When we are little some of us have dreams of becoming pilots. It's one of those things that some little kids talk about but few ever do. Ben Mallott a sophomore in Environmental Science is an exception.
Since he was a little boy, he would fly everywhere. "I'm from Alaska, and the town I live in, Juno, has no roads out," Mallott says, "so we kind of had to fly everywhere."
Mallott has been flying for as long as he can remember, he said that though he couldn't recall the exact time he started flying, it was probably when he was about a month old. "I think it was when we flew to Yakutat, a small Thlingit (pronounced Klinkit) village, where my dad grew up."
From that first flight, Ben hasn't stopped flying. Sometimes flying away for the weekend to go visit friends in different states. "My dad," says Mallott is on the board of directors of the for Alaskan Air Group, which oversees Alaskan Airlines, Horizon, as well as a small commuter airline in Alaska, Era."
To become a pilot, according to Mallott, you have to have a good sense of direction, good eyesight, good problem solving skills, and "if you can't drive, then you shouldn't be flying."
To become a pilot, you have to have about 40 hours of flying time, and you have to take lessons at an FAA accredited flying school with an accredited instructor.
"My instructor got his license at 80 hours," Mallott said, "I will probably get mine at about 70."
Ben wanted to get his license last year when he was at Embry-Riddle in Arizona, but he didn't feel like paying 120 an hour for flight lessons, and he didn't have the time when he was in high school, so he figured that since he moved to Corvallis, he might as well try and get his license.

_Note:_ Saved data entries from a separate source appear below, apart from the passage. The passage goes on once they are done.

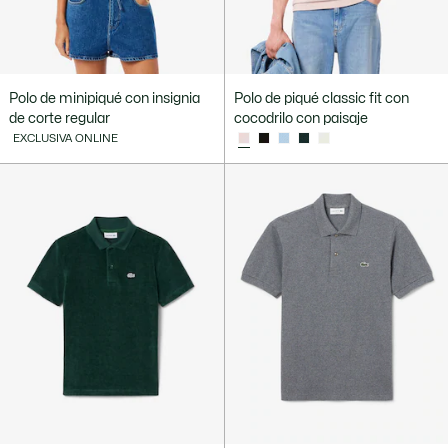
Polo de minipiqué con insignia
Polo de piqué classic fit con
de corte regular
cocodrilo con paisaje
EXCLUSIVA ONLINE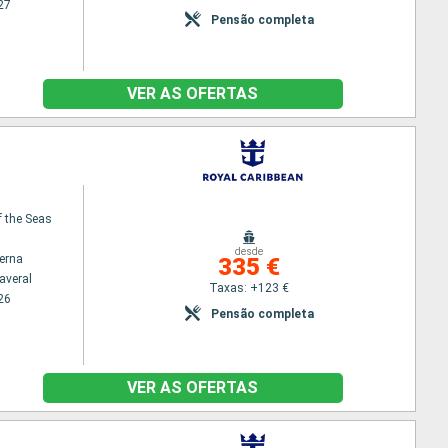
27
Pensão completa
VER AS OFERTAS
f the Seas
desde
terna
335 €
averal
Taxas: +123 €
26
Pensão completa
VER AS OFERTAS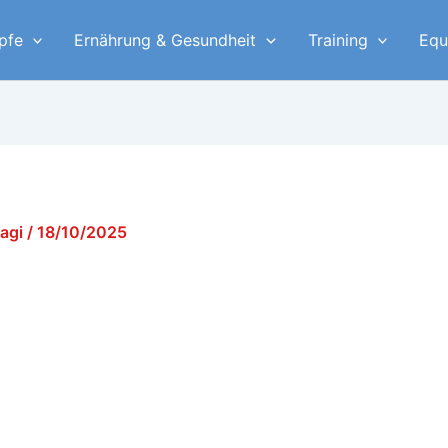
pfe
Ernährung & Gesundheit
Training
Equ
yagi
/
18/10/2025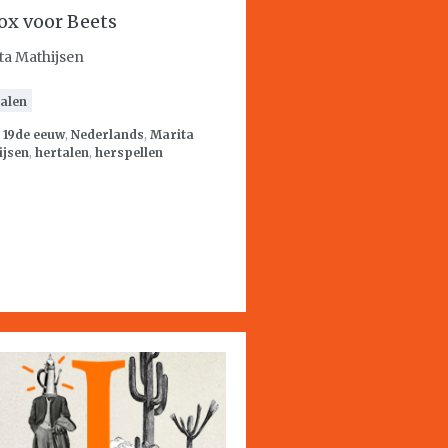
ox voor Beets
ta Mathijsen
alen
:
19de eeuw
,
Nederlands
,
Marita
ijsen
,
hertalen
,
herspellen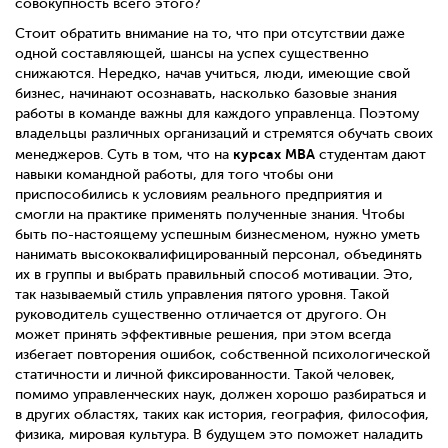
совокупность всего этого?
Стоит обратить внимание на то, что при отсутствии даже
одной составляющей, шансы на успех существенно
снижаются. Нередко, начав учиться, люди, имеющие свой
бизнес, начинают осознавать, насколько базовые знания
работы в команде важны для каждого управленца. Поэтому
владельцы различных организаций и стремятся обучать своих
курсах MBA
менеджеров. Суть в том, что на
студентам дают
навыки командной работы, для того чтобы они
приспособились к условиям реального предприятия и
смогли на практике применять полученные знания. Чтобы
быть по-настоящему успешным бизнесменом, нужно уметь
нанимать высококвалифицированный персонал, объединять
их в группы и выбрать правильный способ мотивации. Это,
так называемый стиль управления пятого уровня. Такой
руководитель существенно отличается от другого. Он
может принять эффективные решения, при этом всегда
избегает повторения ошибок, собственной психологической
статичности и личной фиксированности. Такой человек,
помимо управленческих наук, должен хорошо разбираться и
в других областях, таких как история, география, философия,
физика, мировая культура. В будущем это поможет наладить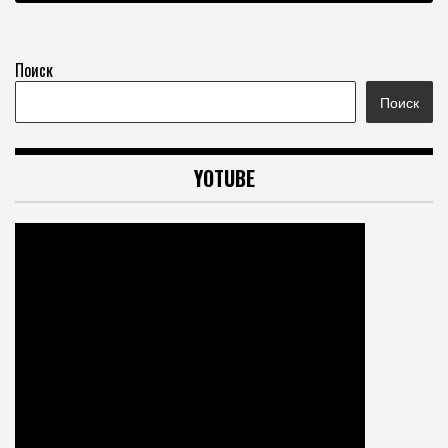
Поиск
Поиск
YOTUBE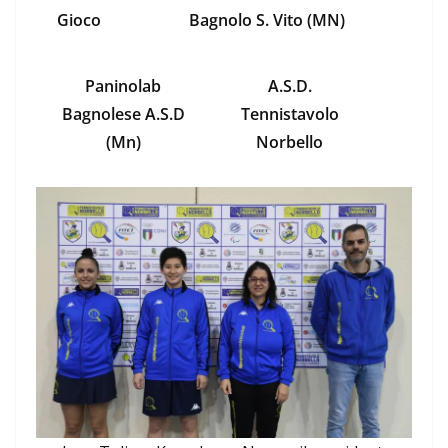
Gioco
Bagnolo S. Vito (MN)
Paninolab
A.S.D.
Bagnolese A.S.D
Tennistavolo
(Mn)
Norbello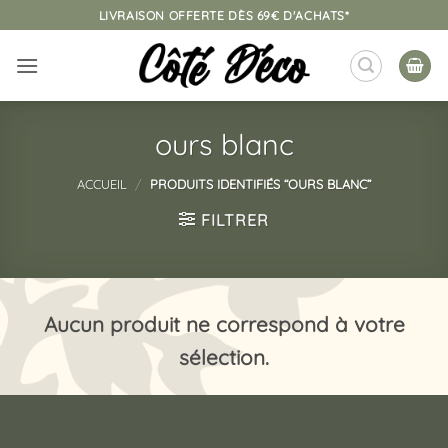
Passer
LIVRAISON OFFERTE DÈS 69€ D'ACHATS*
au
contenu
ours blanc
ACCUEIL
/
PRODUITS IDENTIFIÉS “OURS BLANC”
FILTRER
Aucun produit ne correspond à votre
sélection.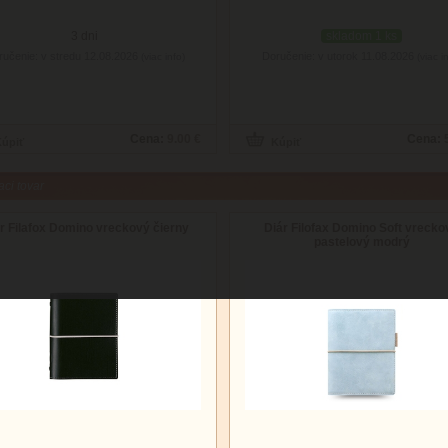
3 dni
skladom 1 ks
ručenie: v stredu 12.08.2026
Doručenie: v utorok 11.08.2026
(viac info)
(viac i
Cena:
9.00 €
Cena:
aci tovar
r Filafox Domino vreckový čierny
Diár Filofax Domino Soft vrecko
pastelový modrý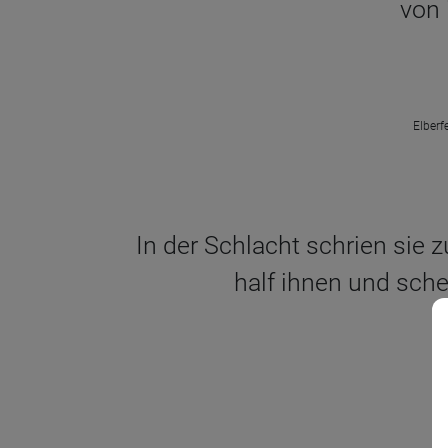
von 
Elberf
In der Schlacht schrien sie zu
half ihnen und sche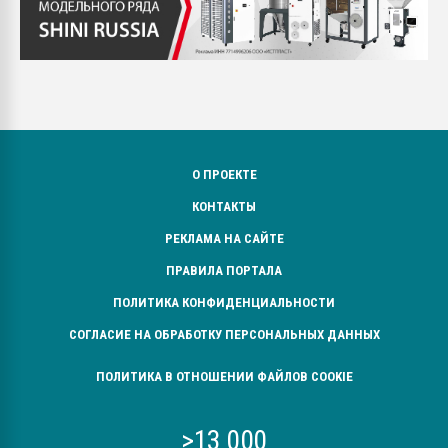
О ПРОЕКТЕ
КОНТАКТЫ
РЕКЛАМА НА САЙТЕ
ПРАВИЛА ПОРТАЛА
ПОЛИТИКА КОНФИДЕНЦИАЛЬНОСТИ
СОГЛАСИЕ НА ОБРАБОТКУ ПЕРСОНАЛЬНЫХ ДАННЫХ
ПОЛИТИКА В ОТНОШЕНИИ ФАЙЛОВ COOKIE
>13 000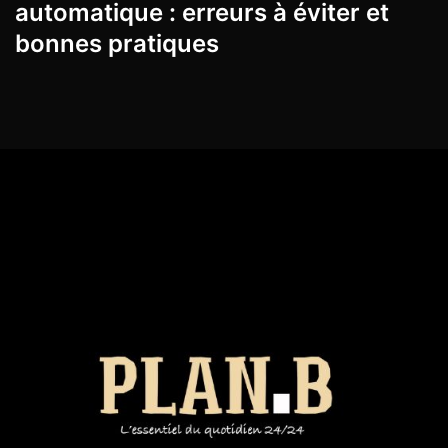
automatique : erreurs à éviter et
bonnes pratiques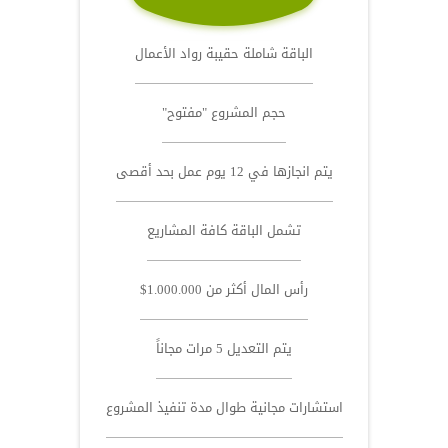
الباقة شاملة حقيبة رواد الأعمال
حجم المشروع "مفتوح"
يتم انجازها في 12 يوم عمل بحد أقصى
تشمل الباقة كافة المشاريع
رأس المال أكثر من 1.000.000$
يتم التعديل 5 مرات مجاناً
استشارات مجانية طوال مدة تنفيذ المشروع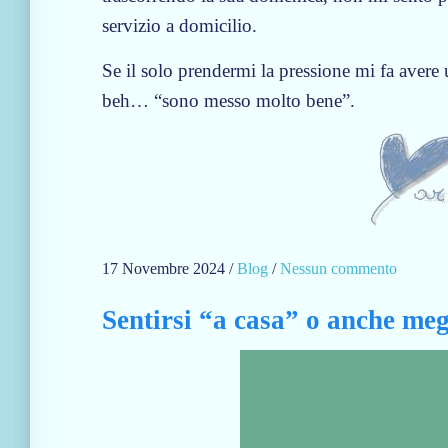
servizio a domicilio.
Se il solo prendermi la pressione mi fa avere
beh… “sono messo molto bene”.
17 Novembre 2024
/
Blog
/
Nessun commento
s
u
Sentirsi “a casa” o anche meg
D
o
m
e
n
i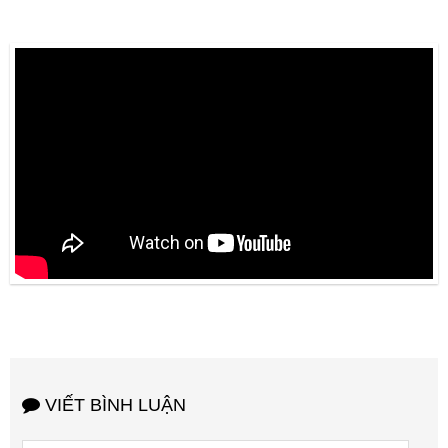
VIẾT BÌNH LUẬN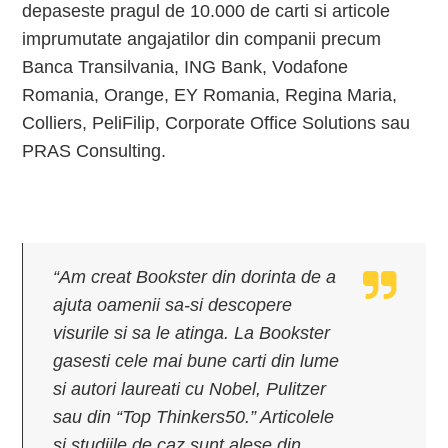
depaseste pragul de 10.000 de carti si articole
imprumutate angajatilor din companii precum
Banca Transilvania, ING Bank, Vodafone
Romania, Orange, EY Romania, Regina Maria,
Colliers, PeliFilip, Corporate Office Solutions sau
PRAS Consulting.
“Am creat Bookster din dorinta de a
ajuta oamenii sa-si descopere
visurile si sa le atinga. La Bookster
gasesti cele mai bune carti din lume
si autori laureati cu Nobel, Pulitzer
sau din “Top Thinkers50.” Articolele
si studiile de caz sunt alese din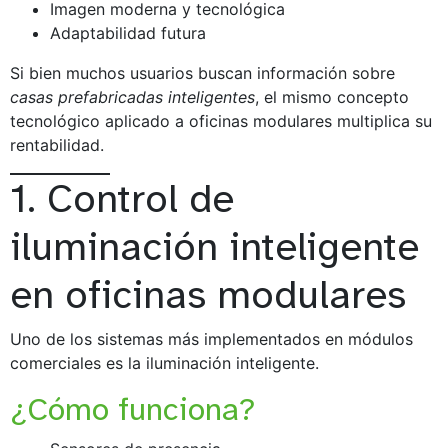
Imagen moderna y tecnológica
Adaptabilidad futura
Si bien muchos usuarios buscan información sobre
casas prefabricadas inteligentes
, el mismo concepto
tecnológico aplicado a oficinas modulares multiplica su
rentabilidad.
1. Control de
iluminación inteligente
en oficinas modulares
Uno de los sistemas más implementados en módulos
comerciales es la iluminación inteligente.
¿Cómo funciona?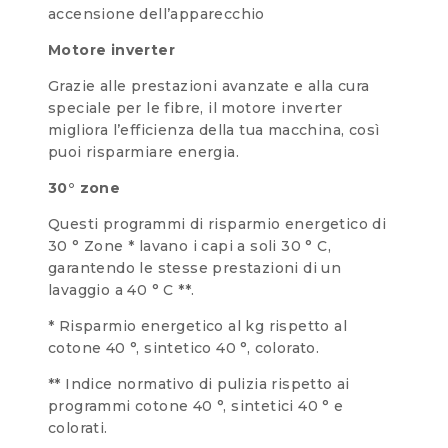
accensione dell’apparecchio
Motore inverter
Grazie alle prestazioni avanzate e alla cura
speciale per le fibre, il motore inverter
migliora l’efficienza della tua macchina, così
puoi risparmiare energia.
30° zone
Questi programmi di risparmio energetico di
30 ° Zone * lavano i capi a soli 30 ° C,
garantendo le stesse prestazioni di un
lavaggio a 40 ° C **.
* Risparmio energetico al kg rispetto al
cotone 40 °, sintetico 40 °, colorato.
** Indice normativo di pulizia rispetto ai
programmi cotone 40 °, sintetici 40 ° e
colorati.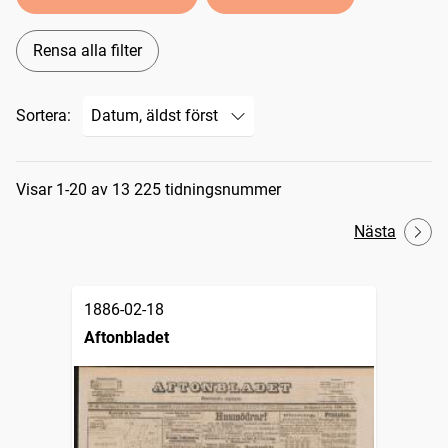
Rensa alla filter
Sortera:
Sökresultat
Visar 1-20 av 13 225 tidningsnummer
Nästa
1886-02-18
Aftonbladet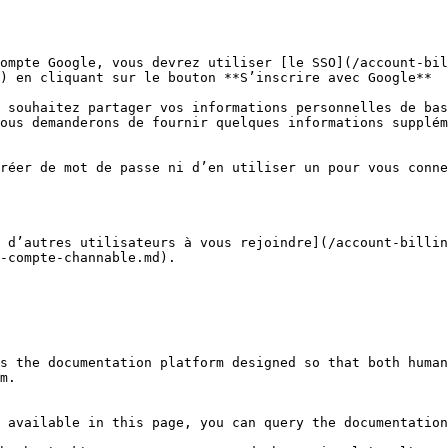
ompte Google, vous devrez utiliser [le SSO](/account-bil
) en cliquant sur le bouton **S’inscrire avec Google**  
 souhaitez partager vos informations personnelles de bas
ous demanderons de fournir quelques informations supplém
réer de mot de passe ni d’en utiliser un pour vous conne
 d’autres utilisateurs à vous rejoindre](/account-billin
-compte-channable.md).

s the documentation platform designed so that both human
m.

 available in this page, you can query the documentation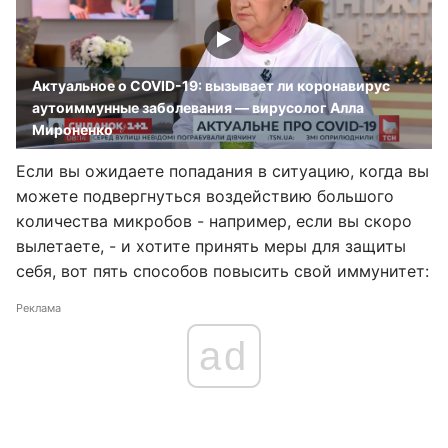
Актуальное о COVID-19: вызывает ли коронавирус
аутоиммунные заболевания — вирусолог Алла
Мироненко
Если вы ожидаете попадания в ситуацию, когда вы
можете подвергнуться воздействию большого
количества микробов - например, если вы скоро
вылетаете, - и хотите принять меры для защиты
себя, вот пять способов повысить свой иммунитет:
Реклама
ad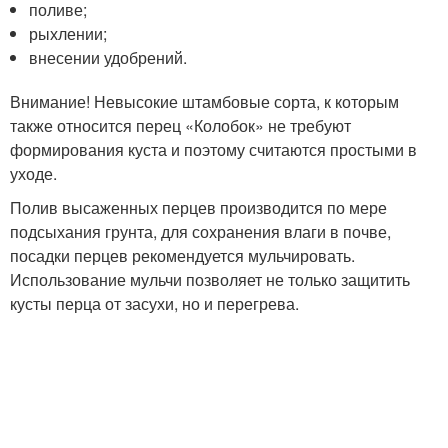
поливе;
рыхлении;
внесении удобрений.
Внимание! Невысокие штамбовые сорта, к которым
также относится перец «Колобок» не требуют
формирования куста и поэтому считаются простыми в
уходе.
Полив высаженных перцев производится по мере
подсыхания грунта, для сохранения влаги в почве,
посадки перцев рекомендуется мульчировать.
Использование мульчи позволяет не только защитить
кусты перца от засухи, но и перегрева.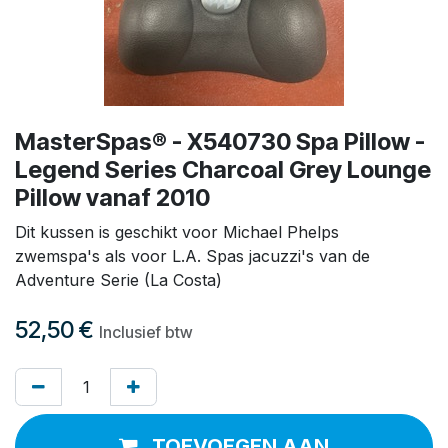
MasterSpas® - X540730 Spa Pillow -
Legend Series Charcoal Grey Lounge
Pillow vanaf 2010
Dit kussen is geschikt voor Michael Phelps
zwemspa's als voor L.A. Spas jacuzzi's van de
Adventure Serie (La Costa)
52,50
€
Inclusief btw
TOEVOEGEN AAN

"It usually takes about a year for someone to get their license, but it all depends on what type of program you are on, like if it's accelerated, or if it's normal." Mallott said.
"I have only been flying since November, and I almost have it, so it varies from person to person."
Of course Ben will have some restrictions when he starts flying, he cannot have paying passengers, and must fly single engine planes with less than 200 horsepower, and he is basically restricted to visual flying rules (VFR). These rules are basic rules that govern the times of day and how high he can fly.
Getting your pilot's license is like getting your driver's license. You have to pass a check ride, which is equivalent to the driving portion of the test, and you must also pass a written test.
After he gets his license, Mallott can fly the Cessna 152 that he's been learning on until he can get checked out on a larger plane.
Does Ben have lofty ambitions on becoming a commercial pilot?
"Well," he says, "it's about 50/50 right now between being a commercial pilot and being an environmental lawyer, if I did go into law it would be more on the policy side of things."
"My dream plane to fly would be a 737 for Alaska Airlines," Mallott said, "either that or a 900."
So remember when you are looking toward the skies of Corvallis next year, and if you see a plane, wave because it could be Ben flying overhead. I guess some little kids actually do follow their dreams.